BEGIN

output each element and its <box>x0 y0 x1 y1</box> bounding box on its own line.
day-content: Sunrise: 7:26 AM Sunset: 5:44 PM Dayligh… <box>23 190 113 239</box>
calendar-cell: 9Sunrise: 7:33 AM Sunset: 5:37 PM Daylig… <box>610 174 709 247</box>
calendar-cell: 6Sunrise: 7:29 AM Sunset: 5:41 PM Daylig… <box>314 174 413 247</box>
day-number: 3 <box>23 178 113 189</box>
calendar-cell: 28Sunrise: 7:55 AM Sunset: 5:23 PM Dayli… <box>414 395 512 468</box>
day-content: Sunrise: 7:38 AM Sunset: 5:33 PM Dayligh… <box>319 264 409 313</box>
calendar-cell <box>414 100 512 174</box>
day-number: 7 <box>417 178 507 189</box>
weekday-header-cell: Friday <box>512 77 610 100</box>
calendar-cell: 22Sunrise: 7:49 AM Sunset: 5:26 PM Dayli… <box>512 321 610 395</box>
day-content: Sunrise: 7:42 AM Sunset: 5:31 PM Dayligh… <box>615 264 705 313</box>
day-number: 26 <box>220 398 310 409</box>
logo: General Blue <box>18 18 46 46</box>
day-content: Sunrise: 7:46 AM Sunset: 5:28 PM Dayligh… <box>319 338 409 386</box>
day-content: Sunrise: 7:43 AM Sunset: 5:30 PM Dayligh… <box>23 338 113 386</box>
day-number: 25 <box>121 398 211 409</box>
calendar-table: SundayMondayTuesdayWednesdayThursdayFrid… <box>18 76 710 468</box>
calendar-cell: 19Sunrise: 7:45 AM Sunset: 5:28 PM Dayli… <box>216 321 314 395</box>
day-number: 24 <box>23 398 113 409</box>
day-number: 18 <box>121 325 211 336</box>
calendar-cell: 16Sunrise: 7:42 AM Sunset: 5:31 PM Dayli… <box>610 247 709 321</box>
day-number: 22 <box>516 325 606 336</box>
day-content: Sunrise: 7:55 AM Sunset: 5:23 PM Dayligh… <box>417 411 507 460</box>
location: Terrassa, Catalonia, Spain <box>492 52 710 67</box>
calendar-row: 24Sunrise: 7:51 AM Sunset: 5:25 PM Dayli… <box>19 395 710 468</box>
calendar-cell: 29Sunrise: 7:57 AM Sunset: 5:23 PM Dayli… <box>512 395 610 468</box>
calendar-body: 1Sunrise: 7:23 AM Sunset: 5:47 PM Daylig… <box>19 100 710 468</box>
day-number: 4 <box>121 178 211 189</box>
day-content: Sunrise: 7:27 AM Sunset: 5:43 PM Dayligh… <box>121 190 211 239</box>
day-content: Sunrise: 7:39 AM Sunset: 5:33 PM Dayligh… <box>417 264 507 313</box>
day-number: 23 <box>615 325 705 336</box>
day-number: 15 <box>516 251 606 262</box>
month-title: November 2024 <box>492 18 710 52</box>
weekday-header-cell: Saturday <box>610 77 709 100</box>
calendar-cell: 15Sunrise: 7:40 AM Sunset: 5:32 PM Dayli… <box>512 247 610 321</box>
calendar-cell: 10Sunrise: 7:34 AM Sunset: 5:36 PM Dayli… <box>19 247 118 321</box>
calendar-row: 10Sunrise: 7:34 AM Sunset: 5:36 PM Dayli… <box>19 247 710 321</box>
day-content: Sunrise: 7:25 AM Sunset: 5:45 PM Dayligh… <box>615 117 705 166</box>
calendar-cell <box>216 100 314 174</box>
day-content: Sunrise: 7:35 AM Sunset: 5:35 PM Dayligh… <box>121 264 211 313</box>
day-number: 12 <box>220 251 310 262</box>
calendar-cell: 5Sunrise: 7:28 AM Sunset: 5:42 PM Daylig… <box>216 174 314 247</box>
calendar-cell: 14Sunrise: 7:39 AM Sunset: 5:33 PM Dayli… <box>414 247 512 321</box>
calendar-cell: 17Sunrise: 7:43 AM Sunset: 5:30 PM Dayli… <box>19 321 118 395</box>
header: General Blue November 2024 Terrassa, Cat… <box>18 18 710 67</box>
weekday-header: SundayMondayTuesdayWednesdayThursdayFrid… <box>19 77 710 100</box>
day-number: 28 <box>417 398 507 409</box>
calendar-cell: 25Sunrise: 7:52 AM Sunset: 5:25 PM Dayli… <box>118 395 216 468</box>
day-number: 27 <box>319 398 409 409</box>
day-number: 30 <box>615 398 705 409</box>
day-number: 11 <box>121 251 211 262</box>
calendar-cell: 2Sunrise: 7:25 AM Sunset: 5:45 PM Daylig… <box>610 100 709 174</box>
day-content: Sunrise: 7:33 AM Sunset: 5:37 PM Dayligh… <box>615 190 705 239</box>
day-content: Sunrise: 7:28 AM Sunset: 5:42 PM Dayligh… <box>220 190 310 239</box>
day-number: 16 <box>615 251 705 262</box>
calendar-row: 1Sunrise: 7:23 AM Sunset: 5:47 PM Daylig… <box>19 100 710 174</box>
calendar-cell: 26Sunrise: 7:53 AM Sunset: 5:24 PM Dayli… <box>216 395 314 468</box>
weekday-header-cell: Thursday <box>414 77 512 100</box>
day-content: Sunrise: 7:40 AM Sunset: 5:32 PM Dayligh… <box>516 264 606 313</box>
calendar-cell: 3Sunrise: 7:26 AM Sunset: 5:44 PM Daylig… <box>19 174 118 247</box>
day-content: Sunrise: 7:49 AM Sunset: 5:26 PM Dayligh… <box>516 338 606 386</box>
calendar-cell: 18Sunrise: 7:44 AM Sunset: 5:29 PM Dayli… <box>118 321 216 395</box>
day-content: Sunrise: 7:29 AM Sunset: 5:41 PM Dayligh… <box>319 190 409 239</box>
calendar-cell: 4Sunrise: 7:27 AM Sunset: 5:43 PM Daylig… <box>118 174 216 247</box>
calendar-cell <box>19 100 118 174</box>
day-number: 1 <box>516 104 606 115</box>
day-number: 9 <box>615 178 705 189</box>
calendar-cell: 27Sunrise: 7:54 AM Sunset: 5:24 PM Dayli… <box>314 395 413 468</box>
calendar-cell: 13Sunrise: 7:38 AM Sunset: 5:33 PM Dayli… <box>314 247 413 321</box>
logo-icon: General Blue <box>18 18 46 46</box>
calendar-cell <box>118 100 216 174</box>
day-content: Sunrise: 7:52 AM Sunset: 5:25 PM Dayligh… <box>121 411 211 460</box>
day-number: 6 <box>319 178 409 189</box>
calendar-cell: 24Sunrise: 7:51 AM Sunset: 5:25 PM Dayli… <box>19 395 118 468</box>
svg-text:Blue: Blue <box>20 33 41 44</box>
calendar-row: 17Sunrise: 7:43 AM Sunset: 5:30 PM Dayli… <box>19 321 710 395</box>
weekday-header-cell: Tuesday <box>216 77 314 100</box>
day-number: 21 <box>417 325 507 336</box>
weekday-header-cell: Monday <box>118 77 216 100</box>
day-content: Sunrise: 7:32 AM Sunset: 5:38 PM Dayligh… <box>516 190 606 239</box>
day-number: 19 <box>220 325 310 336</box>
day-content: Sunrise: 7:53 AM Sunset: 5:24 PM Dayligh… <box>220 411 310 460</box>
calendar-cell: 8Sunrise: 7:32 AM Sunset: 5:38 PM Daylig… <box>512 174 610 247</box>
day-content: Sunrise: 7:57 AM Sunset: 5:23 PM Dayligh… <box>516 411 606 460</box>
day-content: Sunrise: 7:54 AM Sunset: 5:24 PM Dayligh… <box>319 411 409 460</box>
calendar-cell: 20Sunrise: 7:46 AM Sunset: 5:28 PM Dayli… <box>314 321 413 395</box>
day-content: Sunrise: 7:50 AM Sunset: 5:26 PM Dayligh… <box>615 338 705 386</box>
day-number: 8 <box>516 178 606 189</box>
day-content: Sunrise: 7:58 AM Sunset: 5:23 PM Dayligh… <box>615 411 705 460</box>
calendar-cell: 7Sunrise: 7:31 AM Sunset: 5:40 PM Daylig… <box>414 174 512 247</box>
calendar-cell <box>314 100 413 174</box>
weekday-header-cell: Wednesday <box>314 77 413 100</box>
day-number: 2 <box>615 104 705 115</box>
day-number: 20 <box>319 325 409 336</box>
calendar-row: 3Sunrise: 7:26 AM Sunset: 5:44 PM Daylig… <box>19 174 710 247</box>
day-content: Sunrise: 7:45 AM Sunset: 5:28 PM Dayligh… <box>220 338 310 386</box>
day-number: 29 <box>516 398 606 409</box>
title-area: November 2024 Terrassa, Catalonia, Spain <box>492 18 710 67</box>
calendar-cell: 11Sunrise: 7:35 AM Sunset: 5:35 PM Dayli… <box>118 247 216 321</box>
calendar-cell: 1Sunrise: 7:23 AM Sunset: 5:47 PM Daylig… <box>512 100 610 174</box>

END

Goal of the exercise: Lines in the data that hold "SundayMondayTuesdayWednesdayThursdayFrid" must be located and copied.

Task solution:
calendar-table: SundayMondayTuesdayWednesdayThursdayFrid… <box>18 76 710 468</box>
weekday-header: SundayMondayTuesdayWednesdayThursdayFrid… <box>19 77 710 100</box>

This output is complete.